Remember to Remember event commemorates 9/11 victims

  • The Women's Memorial Bell Tower at the Cathedral of the Pines in Rindge is believed to have been the first monument in the United States dedicated to the sacrifice and service of women. (Nicholas Handy / Monadnock Ledger-Transcript) Staff photo by Nicholas Handy

Monadnock Ledger-Transcript
Published: 9/9/2021 2:37:34 PM

This Saturday, to mark the anniversary of the Sept. 11 attacks, the names of the victims will be read in what has become the annual “Remember to Remember” event at the Cathedral of the Pines in Rindge.

James Pelletier, of Winchendon, Massachusetts, was the original organizer of the project. He had close ties to the World Trade Center, and knew the neighborhood well. When the attack was launched, he was in college, studying for a degree in psychology, with specialty training in trauma.

Knowing he could help in the aftermath, he joined with other volunteers to organize projects in downtown lower Manhattan, known as the “Return to Normalcy” effort.

Pelletier said one of the ways he wanted to help, was by memorializing the victims.

In 2002, he set out on a project to record the names of those killed at Ground Zero, including the passengers on the flights that crashed into the World Trade Center towers. Pelletier, who has a learning disability that makes reading difficult, reached out to an organization he was a member of that provides recordings for blind and dyslexic people, and asked to use their studios to make the recordings.

“They said, ‘Yes, let’s do it,’” Pelletier said.

Television personalities Jerry Orbach and Betsy Palmer were signed on to read the names of the Victims of the flights and Orbach read the names of police officers who were killed. Admiral Mike Mullen, Chair of the Joint Chiefs of Staff at the Pentagon, Alan Hicks of the Port Authority of New York and New Jersey, and other volunteers at the New York Unit of the Recording for the Blind & Dyslexic read the remaining names.

On the first anniversary of 9/11, the recordings of the names of the World Trade Center victims were read at Battery Park in New York City.

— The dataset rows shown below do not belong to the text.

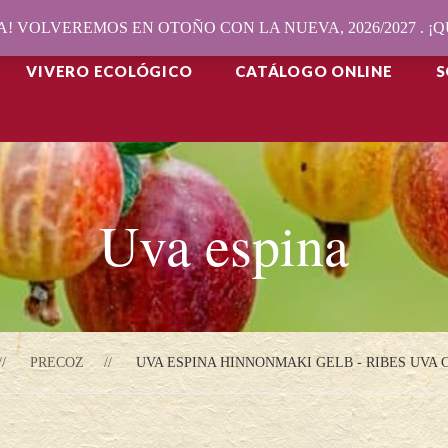
! VOLVEREMOS EN OTOÑO CON LA NUEVA, 2026/2027 . 
VIVERO ECOLÓGICO
CATÁLOGO ONLINE
S
Uva espina
PRECOZ
UVA ESPINA HINNONMAKI GELB - RIBES UVA 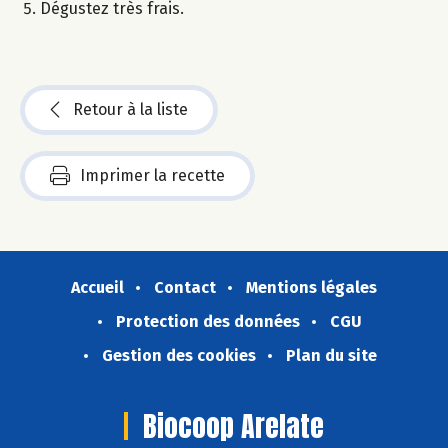
Dégustez très frais.
Retour à la liste
Imprimer la recette
Accueil
Contact
Mentions légales
Protection des données
CGU
Gestion des cookies
Plan du site
Biocoop Arelate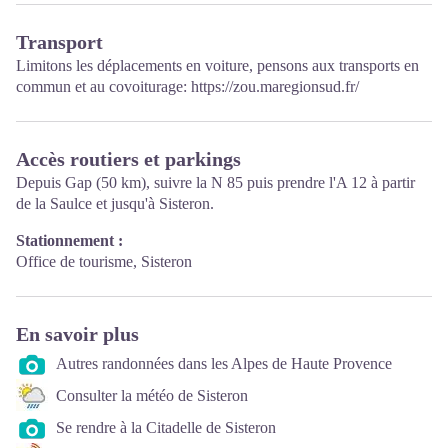
Transport
Limitons les déplacements en voiture, pensons aux transports en
commun et au covoiturage:
https://zou.maregionsud.fr/
Accès routiers et parkings
Depuis Gap (50 km), suivre la N 85 puis prendre l'A 12 à partir
de la Saulce et jusqu'à Sisteron.
Stationnement :
Office de tourisme, Sisteron
En savoir plus
Autres randonnées dans les Alpes de Haute Provence
Consulter la météo de Sisteron
Se rendre à la Citadelle de Sisteron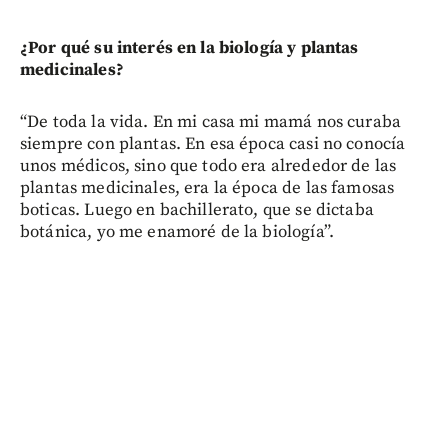
¿Por qué su interés en la biología y plantas
medicinales?
“De toda la vida. En mi casa mi mamá nos curaba
siempre con plantas. En esa época casi no conocía
unos médicos, sino que todo era alrededor de las
plantas medicinales, era la época de las famosas
boticas. Luego en bachillerato, que se dictaba
botánica, yo me enamoré de la biología”.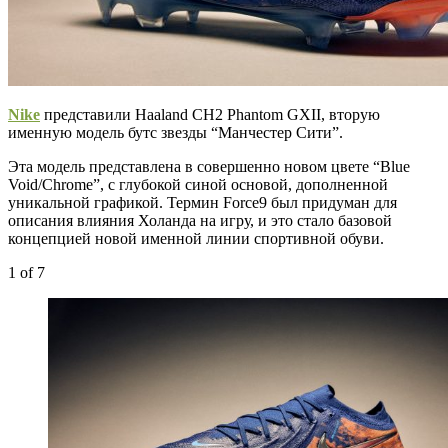
Nike
представили Haaland CH2 Phantom GXII, вторую
именную модель бутс звезды “Манчестер Сити”.
Эта модель представлена в совершенно новом цвете “Blue
Void/Chrome”, с глубокой синой основой, дополненной
уникальной графикой. Термин Force9 был придуман для
описания влияния Холанда на игру, и это стало базовой
концепцией новой именной линии спортивной обуви.
1
of 7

Later, Pelletier said, he would expand the project, recording the names of the victims of the Pentagon attack as well as the victims of Flight 93, the plane that was downed in Shanksville, Pennsylvania after passengers rushed the cockpit to prevent the plane from reaching its intended destination of the U.S. Capitol Building.

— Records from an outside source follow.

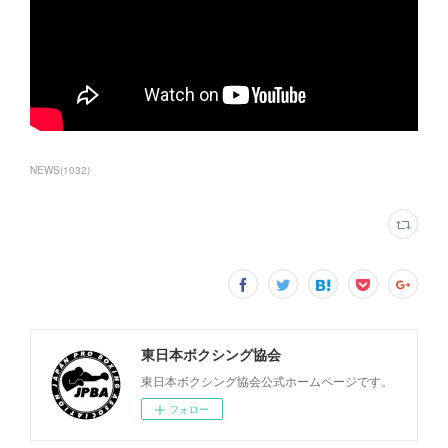
NEWS
(
1032
)
東日本ボクシング協会
東日本ボクシング協会公式ホームページです。
フォロー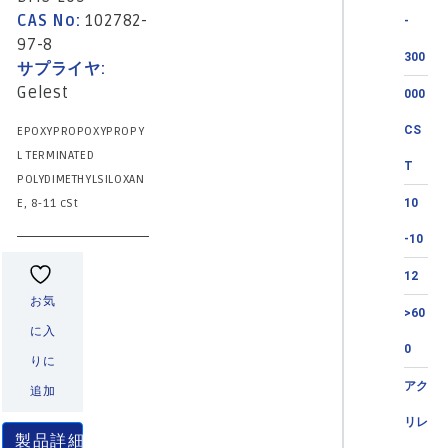
CAS No:
102782-
-
97-8
300
サプライヤ:
Gelest
000
CS
EPOXYPROPOXYPROPY
L TERMINATED
T
POLYDIMETHYLSILOXAN
E, 8-11 cSt
10
-10
12
お気
>60
に入
0
りに
アク
追加
リレ
製品詳細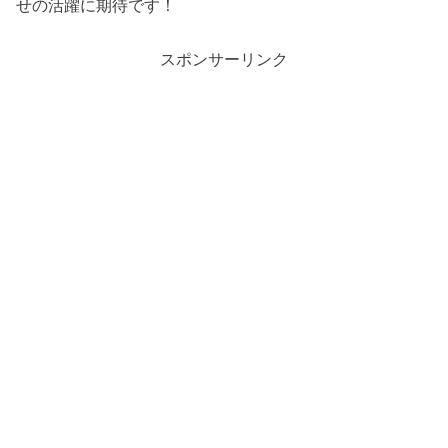
せの活躍に期待です！
スポンサーリンク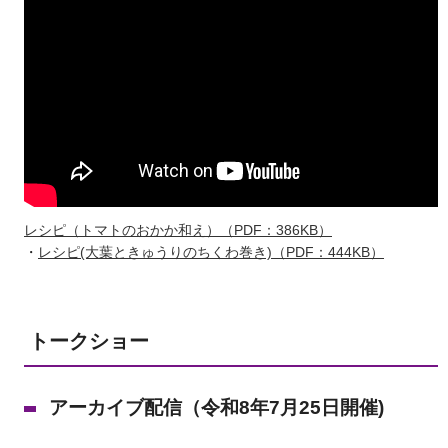
レシピ（トマトのおかか和え）（PDF：386KB）
・
レシピ(大葉ときゅうりのちくわ巻き)（PDF：444KB）
トークショー
アーカイブ配信（令和8年7月25日開催)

Pelletier has held the reading at the Cathedral of the Pines in Rindge since 2008.

The Cathedral of the Pines itself is a memorial to Sandy Sloane, a pilot who was killed in World War II, before he was able to build his home on the ridge at the Cathedral.

“It is the incarnation of a place of sorrow and suffering that is transformed to a place of peace and beauty. Because it’s a place of transformation from pain to beauty, it became the perfect place for this event,” Pelletier said.

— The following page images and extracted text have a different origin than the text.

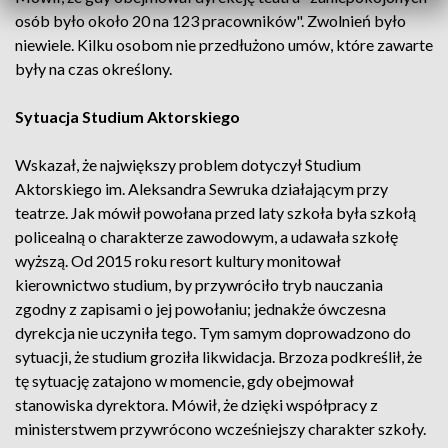
osób było około 20 na 123 pracowników". Zwolnień było
niewiele. Kilku osobom nie przedłużono umów, które zawarte
były na czas określony.
Sytuacja Studium Aktorskiego
Wskazał, że największy problem dotyczył Studium
Aktorskiego im. Aleksandra Sewruka działającym przy
teatrze. Jak mówił powołana przed laty szkoła była szkołą
policealną o charakterze zawodowym, a udawała szkołę
wyższą. Od 2015 roku resort kultury monitował
kierownictwo studium, by przywróciło tryb nauczania
zgodny z zapisami o jej powołaniu; jednakże ówczesna
dyrekcja nie uczyniła tego. Tym samym doprowadzono do
sytuacji, że studium groziła likwidacja. Brzoza podkreślił, że
tę sytuację zatajono w momencie, gdy obejmował
stanowiska dyrektora. Mówił, że dzięki współpracy z
ministerstwem przywrócono wcześniejszy charakter szkoły.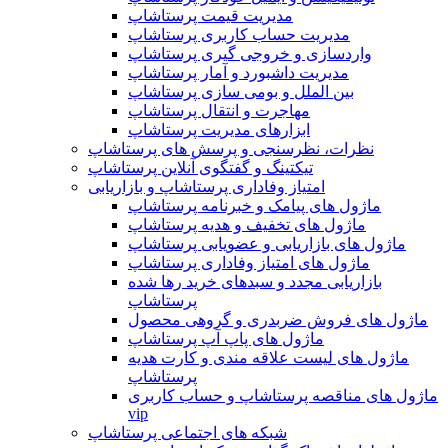
مدیریت قیمت پرستاشاپ
مدیریت حساب کاربری پرستاشاپ
واردسازی و خروجی گیری پرستاشاپ
مدیریت داشبورد و آمار پرستاشاپ
بین الملل و بومی سازی پرستاشاپ
مهاجرت و انتقال پرستاشاپ
ابزارهای مدیریت پرستاشاپ
نظرات، نظرسنجی و پرسش های پرستاشاپ
تیکتینگ و گفتگوی آنلاین پرستاشاپ
امتیاز وفاداری پرستاشاپ و بازاریابی
ماژول های پیامک و خبرنامه پرستاشاپ
ماژول های تخفیف و هدیه پرستاشاپ
ماژول های بازاریابی و عضویابی پرستاشاپ
ماژول های امتیاز وفاداری پرستاشاپ
بازاریابی مجدد و سبدهای خرید رها شده
پرستاشاپ
ماژول های فروش ضربدری و گروهی محصول
ماژول های پاپ آپ پرستاشاپ
ماژول های لیست علاقه مندی و کارت هدیه
پرستاشاپ
ماژول های مناقصه پرستاشاپ و حساب کاربری
vip
شبکه های اجتماعی پرستاشاپ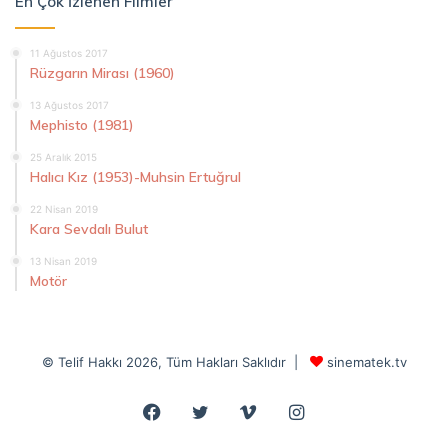
En Çok İzlenen Filmler
11 Ağustos 2017
Rüzgarın Mirası (1960)
13 Ağustos 2017
Mephisto (1981)
25 Aralık 2015
Halıcı Kız (1953)-Muhsin Ertuğrul
22 Nisan 2019
Kara Sevdalı Bulut
13 Nisan 2019
Motör
© Telif Hakkı 2026, Tüm Hakları Saklıdır |
sinematek.tv
Facebook
Twitter
Vimeo
Instagram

Pelletier said listening to the names and ruminating on the events of Sept. 11 have brought forth different emotions in him each year. Last year, he said, he spent a lot of time thinking about the ripple effects of the 2,977 lives lost that day. This year, what’s on his mind is the 1,300 victims whose remains were never recovered.

The event begins at the Cathedral of the Pines on Sept. 11 at 8:45 a.m., with a ringing of the bell tower for one minute. The reading of names begins at 8:46 a.m., the moment the first plane hit the first tower. The event ends at approximately 11:30 a.m. Residents are encouraged to come, and stay either for the entire event or a portion. A simulcast of the recording will play both outdoors at the Altar of Nations and inside the field house.